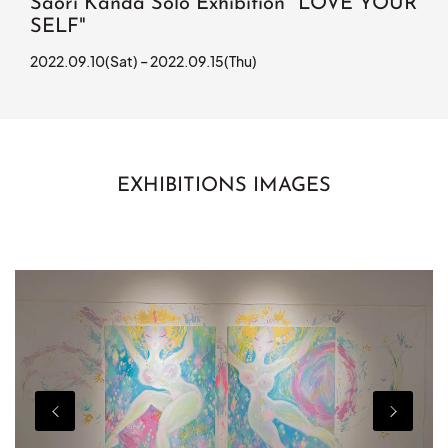
Saori Kanda Solo Exhibition "LOVE YOUR
SELF"
2022.09.10(Sat) – 2022.09.15(Thu)
EXHIBITIONS IMAGES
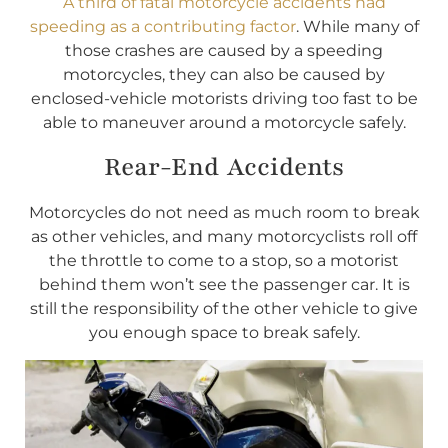
A third of fatal motorcycle accidents had
speeding as a contributing factor
. While many of
those crashes are caused by a speeding
motorcycles, they can also be caused by
enclosed-vehicle motorists driving too fast to be
able to maneuver around a motorcycle safely.
Rear-End Accidents
Motorcycles do not need as much room to break
as other vehicles, and many motorcyclists roll off
the throttle to come to a stop, so a motorist
behind them won’t see the passenger car. It is
still the responsibility of the other vehicle to give
you enough space to break safely.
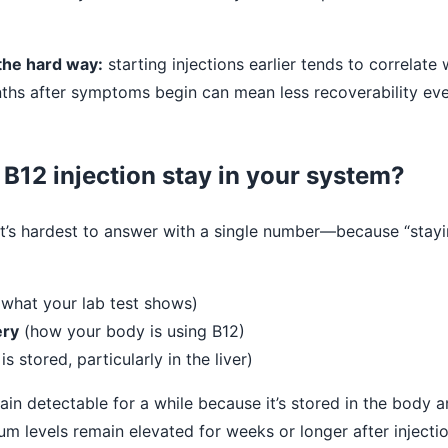
 the hard way:
starting injections earlier tends to correlate 
hs after symptoms begin can mean less recoverability even
B12 injection stay in your system?
hat’s hardest to answer with a single number—because “stay
what your lab test shows)
ery
(how your body is using B12)
is stored, particularly in the liver)
ain detectable for a while because it’s stored in the body 
rum levels remain elevated for weeks or longer after injecti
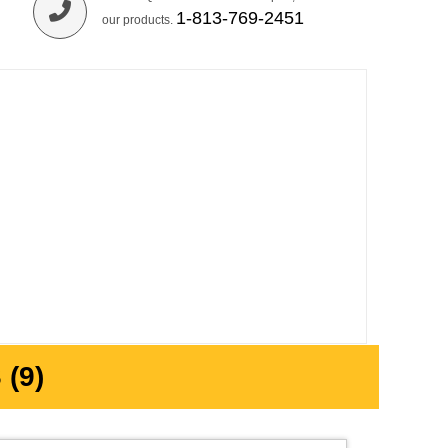
1-813-769-2451
our products.
(9)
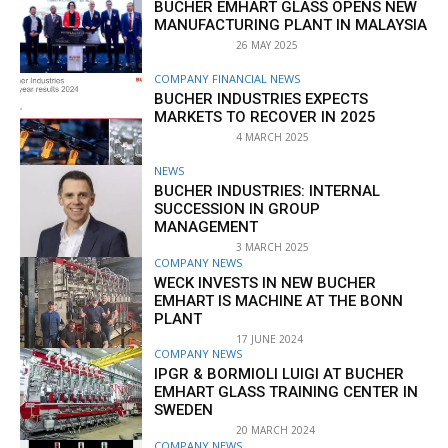
BUCHER EMHART GLASS OPENS NEW
MANUFACTURING PLANT IN MALAYSIA
26 MAY 2025
COMPANY FINANCIAL NEWS
BUCHER INDUSTRIES EXPECTS
MARKETS TO RECOVER IN 2025
4 MARCH 2025
NEWS
BUCHER INDUSTRIES: INTERNAL
SUCCESSION IN GROUP
MANAGEMENT
3 MARCH 2025
COMPANY NEWS
WECK INVESTS IN NEW BUCHER
EMHART IS MACHINE AT THE BONN
PLANT
17 JUNE 2024
COMPANY NEWS
IPGR & BORMIOLI LUIGI AT BUCHER
EMHART GLASS TRAINING CENTER IN
SWEDEN
20 MARCH 2024
COMPANY NEWS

-=-=-

Every line from the line containing "EMHART GLASS TRAINING CENTER IN" to the last line of the material above must be repeated exactly, and no other line.

EMHART GLASS TRAINING CENTER IN
SWEDEN
20 MARCH 2024
COMPANY NEWS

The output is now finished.